→ Source information:
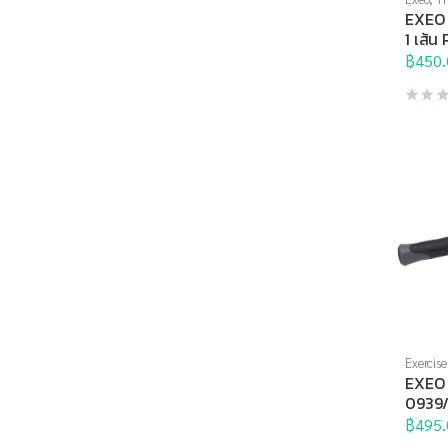
ยืด
,
อุป
EXEO 
ยืดเหยี
1 เส้น
0994
฿
450.
Exercise
บริหารแ
EXEO ล
บริหาร
,
0939
฿
495.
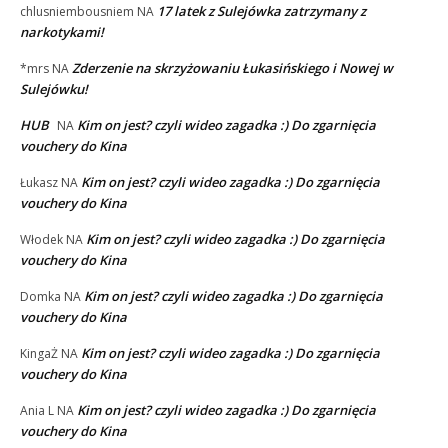
17 latek z Sulejówka zatrzymany z
chlusniembousniem
NA
narkotykami!
Zderzenie na skrzyżowaniu Łukasińskiego i Nowej w
*mrs
NA
Sulejówku!
HUB
Kim on jest? czyli wideo zagadka :) Do zgarnięcia
NA
vouchery do Kina
Kim on jest? czyli wideo zagadka :) Do zgarnięcia
Łukasz
NA
vouchery do Kina
Kim on jest? czyli wideo zagadka :) Do zgarnięcia
Włodek
NA
vouchery do Kina
Kim on jest? czyli wideo zagadka :) Do zgarnięcia
Domka
NA
vouchery do Kina
Kim on jest? czyli wideo zagadka :) Do zgarnięcia
KingaŻ
NA
vouchery do Kina
Kim on jest? czyli wideo zagadka :) Do zgarnięcia
Ania L
NA
vouchery do Kina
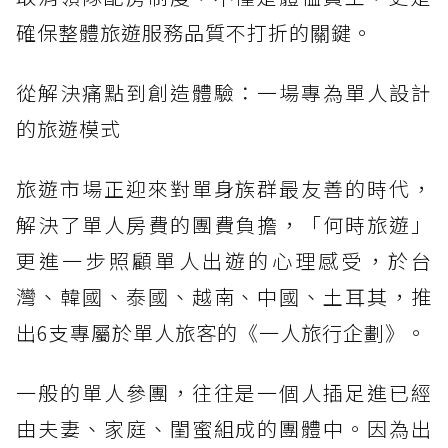
確保整體旅遊服務品質不打折的關鍵。
從解決痛點到創造體驗：一場專為單人設計
的旅遊模式
旅遊市場正迎來對單身族群最友善的時代，
解決了單人房費的團費負擔，「何時旅遊」
更進一步照顧單人出遊的心理感受，於台
灣、韓國、泰國、越南、中國、土耳其，推
出6支專屬於單人旅客的《一人旅行企劃》。
一般的單人參團，往往是一個人插足進已經
由夫妻、家庭、閨蜜組成的團體中。因為出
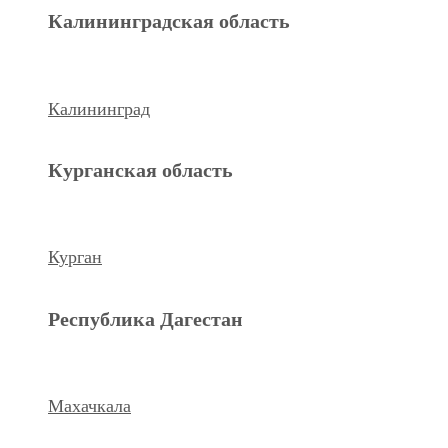
Махачкала
Калининградская область
Ханты-Мансийский а.о.
Калининград
Нижневартовск
Курганская область
keyboard_arrow_left
Previous
Next
keyboard_arrow_right
Курган
Республика Дагестан
Махачкала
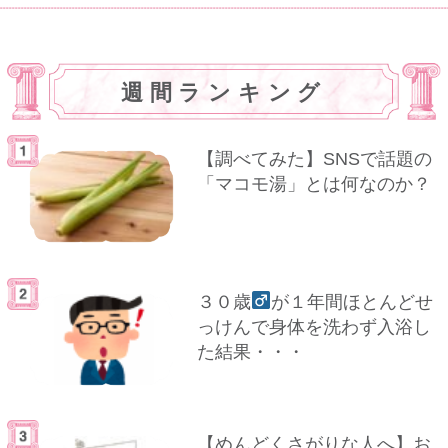
週間ランキング
【調べてみた】SNSで話題の
「マコモ湯」とは何なのか？
３０歳
が１年間ほとんどせ
っけんで身体を洗わず入浴し
た結果・・・
【めんどくさがりな人へ】お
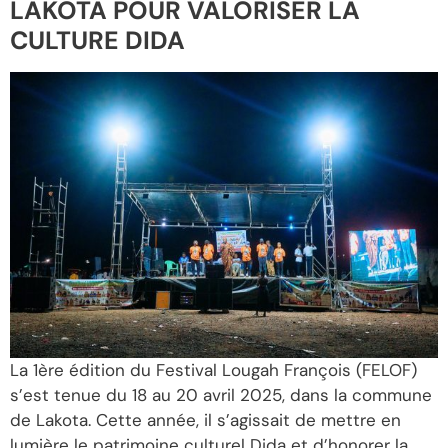
LAKOTA POUR VALORISER LA
CULTURE DIDA
La 1ère édition du Festival Lougah François (FELOF)
s’est tenue du 18 au 20 avril 2025, dans la commune
de Lakota. Cette année, il s’agissait de mettre en
lumière le patrimoine culturel Dida et d’honorer la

→ What you will do: Retype all of the entries exactly as written, leaving out any images.

→ Task solution:
ยืด
,
อุป
EXEO 
ยืดเหยี
1 เส้น
0994
฿
450.
Exercise
บริหารแ
EXEO ล
บริหาร
,
0939
฿
495.
17 latek z Sulejówka zatrzymany z
chlusniembousniem
NA
narkotykami!
Zderzenie na skrzyżowaniu Łukasińskiego i Nowej w
*mrs
NA
Sulejówku!
HUB
Kim on jest? czyli wideo zagadka :) Do zgarnięcia
NA
vouchery do Kina
Kim on jest? czyli wideo zagadka :) Do zgarnięcia
Łukasz
NA
vouchery do Kina
Kim on jest? czyli wideo zagadka :) Do zgarnięcia
Włodek
NA
vouchery do Kina
Kim on jest? czyli wideo zagadka :) Do zgarnięcia
Domka
NA
vouchery do Kina
Kim on jest? czyli wideo zagadka :) Do zgarnięcia
KingaŻ
NA
vouchery do Kina
Kim on jest? czyli wideo zagadka :) Do zgarnięcia
Ania L
NA
vouchery do Kina
確保整體旅遊服務品質不打折的關鍵。
從解決痛點到創造體驗：一場專為單人設計
的旅遊模式
旅遊市場正迎來對單身族群最友善的時代，
解決了單人房費的團費負擔，「何時旅遊」
更進一步照顧單人出遊的心理感受，於台
灣、韓國、泰國、越南、中國、土耳其，推
出6支專屬於單人旅客的《一人旅行企劃》。
一般的單人參團，往往是一個人插足進已經
由夫妻、家庭、閨蜜組成的團體中。因為出
Махачкала
Калининградская область
Ханты-Мансийский а.о.
Калининград
Нижневартовск
Курганская область
keyboard_arrow_left
Previous
Next
keyboard_arrow_right
Курган
Республика Дагестан
Махачкала
週間ランキング
【調べてみた】SNSで話題の
「マコモ湯」とは何なのか？
３０歳
が１年間ほとんどせ
っけんで身体を洗わず入浴し
た結果・・・
【めんどくさがりな人へ】お
LAKOTA POUR VALORISER LA
CULTURE DIDA
La 1ère édition du Festival Lougah François (FELOF)
s’est tenue du 18 au 20 avril 2025, dans la commune
de Lakota. Cette année, il s’agissait de mettre en
lumière le patrimoine culturel Dida et d’honorer la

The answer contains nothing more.